Records excerpted from a collection:
BEGIN

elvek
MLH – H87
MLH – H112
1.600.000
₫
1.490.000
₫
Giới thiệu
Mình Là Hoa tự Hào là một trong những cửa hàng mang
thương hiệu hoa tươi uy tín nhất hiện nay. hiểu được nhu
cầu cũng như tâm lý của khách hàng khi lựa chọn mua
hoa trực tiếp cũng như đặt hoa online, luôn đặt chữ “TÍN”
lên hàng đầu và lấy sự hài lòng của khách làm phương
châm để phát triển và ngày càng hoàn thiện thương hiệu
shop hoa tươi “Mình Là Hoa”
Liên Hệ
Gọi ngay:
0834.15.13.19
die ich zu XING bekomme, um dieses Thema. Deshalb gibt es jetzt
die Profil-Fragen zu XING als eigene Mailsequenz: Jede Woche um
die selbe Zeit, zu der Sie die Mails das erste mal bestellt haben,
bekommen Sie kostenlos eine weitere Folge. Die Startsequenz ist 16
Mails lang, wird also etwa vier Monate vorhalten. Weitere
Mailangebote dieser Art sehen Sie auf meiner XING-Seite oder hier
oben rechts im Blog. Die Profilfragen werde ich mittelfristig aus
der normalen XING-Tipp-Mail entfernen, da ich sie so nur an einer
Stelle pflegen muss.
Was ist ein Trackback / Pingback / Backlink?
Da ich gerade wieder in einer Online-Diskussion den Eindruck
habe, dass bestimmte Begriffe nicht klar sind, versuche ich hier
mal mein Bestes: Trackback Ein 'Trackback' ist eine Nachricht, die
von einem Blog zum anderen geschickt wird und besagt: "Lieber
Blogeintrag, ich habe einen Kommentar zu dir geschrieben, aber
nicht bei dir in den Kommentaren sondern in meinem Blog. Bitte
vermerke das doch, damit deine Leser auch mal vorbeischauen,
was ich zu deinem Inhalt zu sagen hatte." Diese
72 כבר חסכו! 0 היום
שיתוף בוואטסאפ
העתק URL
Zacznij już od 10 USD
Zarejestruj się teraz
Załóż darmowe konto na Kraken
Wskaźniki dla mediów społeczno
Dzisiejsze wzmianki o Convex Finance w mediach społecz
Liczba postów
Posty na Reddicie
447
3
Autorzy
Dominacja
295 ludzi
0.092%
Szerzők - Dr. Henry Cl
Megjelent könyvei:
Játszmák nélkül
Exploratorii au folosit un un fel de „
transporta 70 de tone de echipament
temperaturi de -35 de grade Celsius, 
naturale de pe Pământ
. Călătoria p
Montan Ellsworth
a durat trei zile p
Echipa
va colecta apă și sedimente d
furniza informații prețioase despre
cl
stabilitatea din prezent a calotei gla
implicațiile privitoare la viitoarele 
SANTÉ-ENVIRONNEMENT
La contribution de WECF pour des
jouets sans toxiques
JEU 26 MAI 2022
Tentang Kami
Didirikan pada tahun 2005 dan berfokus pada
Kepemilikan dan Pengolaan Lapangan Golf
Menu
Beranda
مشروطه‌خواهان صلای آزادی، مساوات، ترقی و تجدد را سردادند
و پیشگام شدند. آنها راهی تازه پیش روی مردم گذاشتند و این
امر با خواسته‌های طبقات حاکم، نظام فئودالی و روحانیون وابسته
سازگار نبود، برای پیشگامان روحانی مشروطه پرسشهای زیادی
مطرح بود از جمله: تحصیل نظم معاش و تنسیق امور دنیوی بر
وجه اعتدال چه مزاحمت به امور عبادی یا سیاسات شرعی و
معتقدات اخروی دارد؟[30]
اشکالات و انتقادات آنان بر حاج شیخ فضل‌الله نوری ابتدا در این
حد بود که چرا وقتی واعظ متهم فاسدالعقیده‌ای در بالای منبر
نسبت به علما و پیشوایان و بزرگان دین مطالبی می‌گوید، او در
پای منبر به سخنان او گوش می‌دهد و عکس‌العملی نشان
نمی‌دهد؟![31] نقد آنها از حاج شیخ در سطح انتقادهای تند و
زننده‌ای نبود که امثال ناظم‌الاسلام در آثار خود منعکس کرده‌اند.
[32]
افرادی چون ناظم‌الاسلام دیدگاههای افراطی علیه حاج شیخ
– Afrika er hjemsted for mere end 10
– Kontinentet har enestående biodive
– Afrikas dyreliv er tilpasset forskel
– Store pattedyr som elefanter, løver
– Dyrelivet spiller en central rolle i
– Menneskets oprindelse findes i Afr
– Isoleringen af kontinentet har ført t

END

### Task goal:
Give back exactly the lines from the beginning of the records through the line containing "hoa trực tiếp", and only those.

### Answer box:
elvek
MLH – H87
MLH – H112
1.600.000
₫
1.490.000
₫
Giới thiệu
Mình Là Hoa tự Hào là một trong những cửa hàng mang
thương hiệu hoa tươi uy tín nhất hiện nay. hiểu được nhu
cầu cũng như tâm lý của khách hàng khi lựa chọn mua
hoa trực tiếp cũng như đặt hoa online, luôn đặt chữ “TÍN”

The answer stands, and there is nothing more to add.